◆ Stored data entries
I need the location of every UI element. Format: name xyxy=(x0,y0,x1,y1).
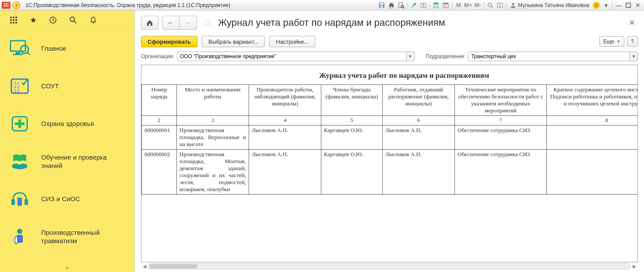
svg-point-27 xyxy=(13,17,14,18)
calendar-icon[interactable]: 31 xyxy=(441,1,450,10)
svg-point-38 xyxy=(93,22,94,23)
table-row[interactable]: 000000002Производственная площадка, Монт… xyxy=(142,150,638,195)
dropdown-button[interactable]: ▾ xyxy=(602,1,610,10)
sidebar-item-sout[interactable]: 3.13.23.3 СОУТ xyxy=(0,67,134,105)
report-table: Номер наряда Место и наименование работы… xyxy=(141,84,638,195)
sidebar-expand-arrow[interactable]: ▼ xyxy=(0,264,134,272)
user-menu[interactable]: Мулыкина Татьяна Ивановна xyxy=(508,2,591,8)
nav-forward-button[interactable]: → xyxy=(179,16,197,30)
info-button[interactable]: i xyxy=(592,1,601,10)
compare-icon[interactable] xyxy=(419,1,428,10)
svg-point-53 xyxy=(17,229,22,234)
horizontal-scrollbar[interactable]: ◀ ▶ xyxy=(141,262,638,270)
book-hand-icon xyxy=(9,150,31,172)
dept-label: Подразделение: xyxy=(426,53,466,59)
svg-rect-1 xyxy=(380,3,384,5)
sidebar-item-main[interactable]: Главное xyxy=(0,30,134,67)
sidebar-item-label: СОУТ xyxy=(41,82,59,91)
svg-rect-4 xyxy=(390,3,393,4)
org-dropdown-button[interactable]: ▼ xyxy=(407,52,415,61)
svg-rect-41 xyxy=(13,54,23,55)
panel-icon[interactable] xyxy=(496,1,504,10)
memory-m-button[interactable]: M xyxy=(454,1,463,10)
sidebar-item-label: Производственный травматизм xyxy=(41,228,126,245)
medical-cross-icon xyxy=(9,113,31,135)
svg-point-33 xyxy=(13,22,14,24)
svg-rect-51 xyxy=(11,199,15,205)
app-title: 1С:Производственная безопасность. Охрана… xyxy=(25,2,230,8)
svg-rect-52 xyxy=(25,199,28,205)
table-column-numbers: 2 3 4 5 6 7 8 xyxy=(142,116,638,126)
search-icon[interactable] xyxy=(69,16,77,24)
svg-point-15 xyxy=(435,7,436,7)
svg-point-14 xyxy=(436,5,437,6)
minimize-button[interactable]: — xyxy=(614,1,623,10)
svg-rect-22 xyxy=(497,3,503,7)
sidebar: ★ Главное 3.13.23.3 СОУТ xyxy=(0,10,135,272)
svg-rect-25 xyxy=(626,3,630,7)
sidebar-item-label: Главное xyxy=(41,44,66,53)
choose-variant-button[interactable]: Выбрать вариант... xyxy=(202,36,265,47)
sidebar-item-label: Обучение и проверка знаний xyxy=(41,153,126,170)
titlebar: 1C ▾ 1С:Производственная безопасность. О… xyxy=(0,0,644,10)
report-area[interactable]: Журнал учета работ по нарядам и распоряж… xyxy=(141,65,638,262)
table-header-row: Номер наряда Место и наименование работы… xyxy=(142,85,638,116)
svg-point-28 xyxy=(15,17,17,18)
sidebar-item-label: Охрана здоровья xyxy=(41,119,94,128)
svg-point-24 xyxy=(512,3,514,5)
memory-mminus-button[interactable]: M- xyxy=(473,1,482,10)
save-icon[interactable] xyxy=(377,1,386,10)
content-area: ← → ☆ Журнал учета работ по нарядам и ра… xyxy=(135,10,644,272)
monitor-search-icon xyxy=(9,38,31,59)
svg-rect-2 xyxy=(380,6,383,7)
svg-rect-5 xyxy=(390,6,393,8)
calculator-icon[interactable] xyxy=(432,1,440,10)
history-icon[interactable] xyxy=(49,16,57,24)
svg-point-36 xyxy=(70,17,74,21)
svg-rect-55 xyxy=(15,237,18,244)
org-input[interactable] xyxy=(177,52,407,61)
settings-button[interactable]: Настройки... xyxy=(269,36,315,47)
svg-rect-12 xyxy=(434,3,438,4)
sidebar-item-label: СИЗ и СиОС xyxy=(41,195,80,203)
memory-mplus-button[interactable]: M+ xyxy=(464,1,472,10)
nav-back-button[interactable]: ← xyxy=(162,16,179,30)
svg-point-13 xyxy=(435,5,436,6)
generate-button[interactable]: Сформировать xyxy=(141,36,197,47)
svg-point-20 xyxy=(488,3,492,7)
maximize-button[interactable] xyxy=(624,1,633,10)
more-button[interactable]: Еще▼ xyxy=(599,36,624,47)
favorites-star-icon[interactable]: ★ xyxy=(30,15,37,25)
print-icon[interactable] xyxy=(387,1,396,10)
org-label: Организация: xyxy=(141,53,174,59)
sidebar-item-injuries[interactable]: Производственный травматизм xyxy=(0,218,134,255)
notifications-bell-icon[interactable] xyxy=(89,16,97,24)
user-icon xyxy=(510,2,516,8)
report-title: Журнал учета работ по нарядам и распоряж… xyxy=(141,65,638,84)
sidebar-item-training[interactable]: Обучение и проверка знаний xyxy=(0,143,134,180)
apps-grid-icon[interactable] xyxy=(10,16,18,24)
table-row[interactable]: 000000001Производственная площадка, Верх… xyxy=(142,126,638,150)
svg-rect-9 xyxy=(421,3,423,7)
svg-point-34 xyxy=(15,22,17,24)
svg-line-8 xyxy=(403,7,404,8)
close-window-button[interactable]: ✕ xyxy=(633,1,642,10)
link-out-icon[interactable] xyxy=(409,1,418,10)
main-menu-button[interactable]: ▾ xyxy=(12,1,20,9)
preview-icon[interactable] xyxy=(397,1,405,10)
app-logo-icon: 1C xyxy=(2,2,11,9)
favorite-star-icon[interactable]: ☆ xyxy=(203,17,212,28)
close-page-button[interactable]: ✕ xyxy=(626,18,638,28)
svg-text:31: 31 xyxy=(444,4,448,8)
help-button[interactable]: ? xyxy=(627,36,638,47)
svg-rect-40 xyxy=(16,52,20,54)
zoom-icon[interactable] xyxy=(486,1,495,10)
home-button[interactable] xyxy=(141,16,158,30)
dept-input[interactable] xyxy=(468,52,630,61)
svg-text:3.3: 3.3 xyxy=(14,89,20,93)
dept-dropdown-button[interactable]: ▼ xyxy=(630,52,638,61)
checklist-icon: 3.13.23.3 xyxy=(9,75,31,97)
sidebar-item-health[interactable]: Охрана здоровья xyxy=(0,105,134,143)
svg-point-29 xyxy=(10,19,12,21)
sidebar-item-siz[interactable]: СИЗ и СиОС xyxy=(0,180,134,218)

◆ Problem description
Repeat each entry above exactly. Omit the pictures.

◆ Solution to this task
I need the location of every UI element. Format: name xyxy=(x0,y0,x1,y1).
svg-point-27 xyxy=(13,17,14,18)
calendar-icon[interactable]: 31 xyxy=(441,1,450,10)
svg-point-38 xyxy=(93,22,94,23)
table-row[interactable]: 000000002Производственная площадка, Монт… xyxy=(142,150,638,195)
dropdown-button[interactable]: ▾ xyxy=(602,1,610,10)
sidebar-item-sout[interactable]: 3.13.23.3 СОУТ xyxy=(0,67,134,105)
report-table: Номер наряда Место и наименование работы… xyxy=(141,84,638,195)
sidebar-expand-arrow[interactable]: ▼ xyxy=(0,264,134,272)
user-menu[interactable]: Мулыкина Татьяна Ивановна xyxy=(508,2,591,8)
nav-forward-button[interactable]: → xyxy=(179,16,197,30)
info-button[interactable]: i xyxy=(592,1,601,10)
compare-icon[interactable] xyxy=(419,1,428,10)
svg-point-53 xyxy=(17,229,22,234)
horizontal-scrollbar[interactable]: ◀ ▶ xyxy=(141,262,638,270)
book-hand-icon xyxy=(9,150,31,172)
dept-label: Подразделение: xyxy=(426,53,466,59)
svg-rect-1 xyxy=(380,3,384,5)
sidebar-item-main[interactable]: Главное xyxy=(0,30,134,67)
sidebar-item-label: СОУТ xyxy=(41,82,59,91)
svg-rect-4 xyxy=(390,3,393,4)
org-dropdown-button[interactable]: ▼ xyxy=(407,52,415,61)
svg-rect-41 xyxy=(13,54,23,55)
panel-icon[interactable] xyxy=(496,1,504,10)
memory-m-button[interactable]: M xyxy=(454,1,463,10)
sidebar-item-label: Производственный травматизм xyxy=(41,228,126,245)
medical-cross-icon xyxy=(9,113,31,135)
svg-point-33 xyxy=(13,22,14,24)
svg-rect-51 xyxy=(11,199,15,205)
app-title: 1С:Производственная безопасность. Охрана… xyxy=(25,2,230,8)
svg-rect-52 xyxy=(25,199,28,205)
table-column-numbers: 2 3 4 5 6 7 8 xyxy=(142,116,638,126)
search-icon[interactable] xyxy=(69,16,77,24)
svg-point-15 xyxy=(435,7,436,7)
svg-point-14 xyxy=(436,5,437,6)
minimize-button[interactable]: — xyxy=(614,1,623,10)
svg-rect-22 xyxy=(497,3,503,7)
sidebar: ★ Главное 3.13.23.3 СОУТ xyxy=(0,10,135,272)
svg-rect-25 xyxy=(626,3,630,7)
sidebar-item-label: Главное xyxy=(41,44,66,53)
choose-variant-button[interactable]: Выбрать вариант... xyxy=(202,36,265,47)
sidebar-item-label: Обучение и проверка знаний xyxy=(41,153,126,170)
titlebar: 1C ▾ 1С:Производственная безопасность. О… xyxy=(0,0,644,10)
report-area[interactable]: Журнал учета работ по нарядам и распоряж… xyxy=(141,65,638,262)
table-header-row: Номер наряда Место и наименование работы… xyxy=(142,85,638,116)
svg-point-28 xyxy=(15,17,17,18)
sidebar-item-label: Охрана здоровья xyxy=(41,119,94,128)
svg-point-24 xyxy=(512,3,514,5)
memory-mminus-button[interactable]: M- xyxy=(473,1,482,10)
save-icon[interactable] xyxy=(377,1,386,10)
content-area: ← → ☆ Журнал учета работ по нарядам и ра… xyxy=(135,10,644,272)
monitor-search-icon xyxy=(9,38,31,59)
svg-rect-2 xyxy=(380,6,383,7)
svg-rect-5 xyxy=(390,6,393,8)
calculator-icon[interactable] xyxy=(432,1,440,10)
history-icon[interactable] xyxy=(49,16,57,24)
svg-point-36 xyxy=(70,17,74,21)
svg-rect-55 xyxy=(15,237,18,244)
org-input[interactable] xyxy=(177,52,407,61)
settings-button[interactable]: Настройки... xyxy=(269,36,315,47)
svg-rect-12 xyxy=(434,3,438,4)
sidebar-item-label: СИЗ и СиОС xyxy=(41,195,80,203)
memory-mplus-button[interactable]: M+ xyxy=(464,1,472,10)
nav-back-button[interactable]: ← xyxy=(162,16,179,30)
svg-point-13 xyxy=(435,5,436,6)
generate-button[interactable]: Сформировать xyxy=(141,36,197,47)
svg-point-20 xyxy=(488,3,492,7)
maximize-button[interactable] xyxy=(624,1,633,10)
more-button[interactable]: Еще▼ xyxy=(599,36,624,47)
favorites-star-icon[interactable]: ★ xyxy=(30,15,37,25)
print-icon[interactable] xyxy=(387,1,396,10)
org-label: Организация: xyxy=(141,53,174,59)
sidebar-item-injuries[interactable]: Производственный травматизм xyxy=(0,218,134,255)
notifications-bell-icon[interactable] xyxy=(89,16,97,24)
user-icon xyxy=(510,2,516,8)
report-title: Журнал учета работ по нарядам и распоряж… xyxy=(141,65,638,84)
sidebar-item-training[interactable]: Обучение и проверка знаний xyxy=(0,143,134,180)
apps-grid-icon[interactable] xyxy=(10,16,18,24)
table-row[interactable]: 000000001Производственная площадка, Верх… xyxy=(142,126,638,150)
svg-rect-9 xyxy=(421,3,423,7)
svg-point-34 xyxy=(15,22,17,24)
svg-line-8 xyxy=(403,7,404,8)
close-window-button[interactable]: ✕ xyxy=(633,1,642,10)
link-out-icon[interactable] xyxy=(409,1,418,10)
main-menu-button[interactable]: ▾ xyxy=(12,1,20,9)
preview-icon[interactable] xyxy=(397,1,405,10)
app-logo-icon: 1C xyxy=(2,2,11,9)
favorite-star-icon[interactable]: ☆ xyxy=(203,17,212,28)
close-page-button[interactable]: ✕ xyxy=(626,18,638,28)
svg-text:31: 31 xyxy=(444,4,448,8)
help-button[interactable]: ? xyxy=(627,36,638,47)
svg-rect-40 xyxy=(16,52,20,54)
zoom-icon[interactable] xyxy=(486,1,495,10)
home-button[interactable] xyxy=(141,16,158,30)
dept-input[interactable] xyxy=(468,52,630,61)
svg-text:3.3: 3.3 xyxy=(14,89,20,93)
dept-dropdown-button[interactable]: ▼ xyxy=(630,52,638,61)
checklist-icon: 3.13.23.3 xyxy=(9,75,31,97)
sidebar-item-health[interactable]: Охрана здоровья xyxy=(0,105,134,143)
svg-point-29 xyxy=(10,19,12,21)
sidebar-item-siz[interactable]: СИЗ и СиОС xyxy=(0,180,134,218)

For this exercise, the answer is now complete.